CHICAGO – Jurgen Klinmann’s in perfect health, but that won’t keep him from being quarantined from his team during Sunday afternoon’s Gold Cup final at Soldier Field (4 pm ET, Fox/Univision, live chat on MLSsoccer.com).

Clearly, saying sorry doesn’t cut it with the CONCACAF Disciplinary Committee, which handed down a one-game suspension late Friday night after Klinsmann was dismissed in the 87th minute against Honduras in the semifinal for “showing dissent towards the referee by throwing the ball in a violent manner.”

The US boss won’t be allowed on the bench or in the team’s locker room. Radio communication is prohibited as well. During his press conference on Saturday, Klinsmann said assistant coaches Andreas Herzog and Martin Vasquez will share coaching responsibilities on the bench.

“It is what it is,” he said simply.

It remains to be seen if interaction with the bench via cell phone falls outside CONCACAF’s restrictions, but either way there will be none of the fist pumps or jubilant celebrations American fans have come to enjoy during this Gold Cup run.

Instead, Klinsmann will have to watch from afar as his team attempts to win their first trophy since he was hired following a Gold Cup final loss to Mexico in 2011. He’ll be in the stadium, no doubt, but there’s no pretending that’s the same as being in his customary spot in the coach’s box.

“Well, we’re obviously disappointed,” Landon Donovan said. “This month has been about a group of 30 to 40 people together doing something special.
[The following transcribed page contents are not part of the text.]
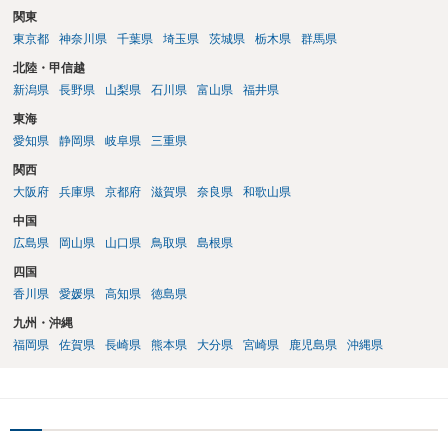
合わせにならずに済むかもしれませんし、そのチケットが入手困難で
関東
あったり特別席であったりすれば、判断は変わってくるかもしれませ
東京都
神奈川県
千葉県
埼玉県
茨城県
栃木県
群馬県
ん。当該チケットがチケット転売防止法に規定する特定興行入場券に
該当し、券面上使用者が指定されている場合には、チケット引渡し以
北陸・甲信越
外に選択肢がない場合もあるでしょう。 このように、本件の紛争は、
新潟県
長野県
山梨県
石川県
富山県
福井県
法的には「当事者の合理的意思」がどこにあるのかを追求した解決が
東海
必要になると思われます。なかなか難しい問題なので、弁護士によっ
ても回答は異なるかもしれません。
愛知県
静岡県
岐阜県
三重県
関西
大阪府
兵庫県
京都府
滋賀県
奈良県
和歌山県
中国
広島県
岡山県
山口県
鳥取県
島根県
四国
香川県
愛媛県
高知県
徳島県
九州・沖縄
福岡県
佐賀県
長崎県
熊本県
大分県
宮崎県
鹿児島県
沖縄県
You would hope that every avenue is taken to keep someone from being a part of a final.

"As a player, coach, staff member, it’s one of the biggest things in your career. You would hope that every measure is taken to allow people to be a part of it. Unfortunately, that’s not the case here, so we’re all disappointed.”
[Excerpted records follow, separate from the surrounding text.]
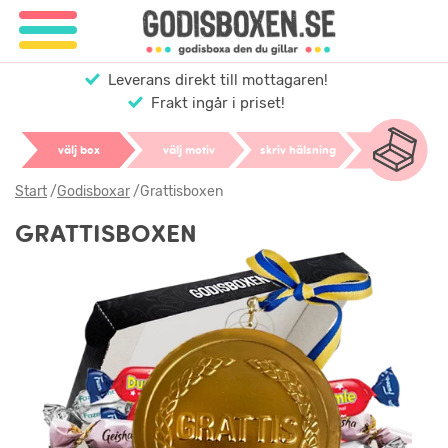
Leverans direkt till mottagaren!
Frakt ingår i priset!
välj box
välj motiv
skriv hälsning
Start
/
Godisboxar
/
Grattisboxen
GRATTISBOXEN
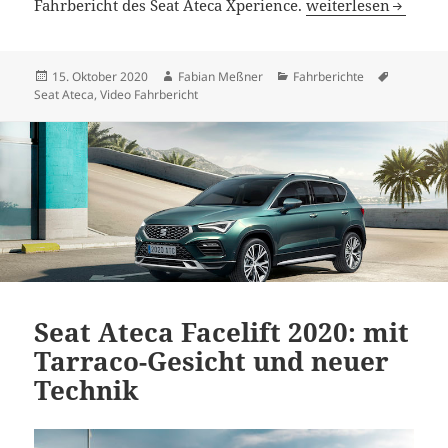
Seat Ateca Xperience
Fahrbericht des Seat Ateca Xperience.
weiterlesen
Veröffentlicht
Autor
Kategorien
Schlagwö
15. Oktober 2020
Fabian Meßner
Fahrberichte
am
Seat Ateca
,
Video Fahrbericht
Seat Ateca Facelift 2020: mit
Tarraco-Gesicht und neuer
Technik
Prior to training on Saturday, the issue hadn’t been addressed on a team level. But in a sign of the times, striker Eddie Johnson said most of the team had learned Klinsmann’s fate via Twitter.

And although they had held out hope that the CONCACAF Disciplinary Committee might spare their coach considering the circumstances, Johnson said nobody was equating Klinsmann’s absence on the field to a lack of direction.

“We already knew after the game that is was a potential chance that he might be suspended,” Johnson said. “We did a lot of wishful thinking and were hoping that he was going to be on the field in an important game like this. But it’s football. Things happen. As a national team, I think you can watch throughout the tournament that this team is well prepared for whatever circumstances we’ve got to face.”

Minutes earlier, Klinsmann had echoed that very thought, emphasizing that the team would depart the bus at Soldier Field prepared for any scenario facing them. He’s spent the past month – two years even – making sure of that.

If nothing else, Klinsmann’s absence may stir something in his players. He may not be able to guide his players from the touchline, but that would certainly be forgotten if he’s able to celebrate there with them after the final whistle.

“We’re going to use it as a little bit of a rallying cry,” Donovan said. “We’ve built something really special here, and we want Jurgen to be a part of it. We want to win the trophy tomorrow.”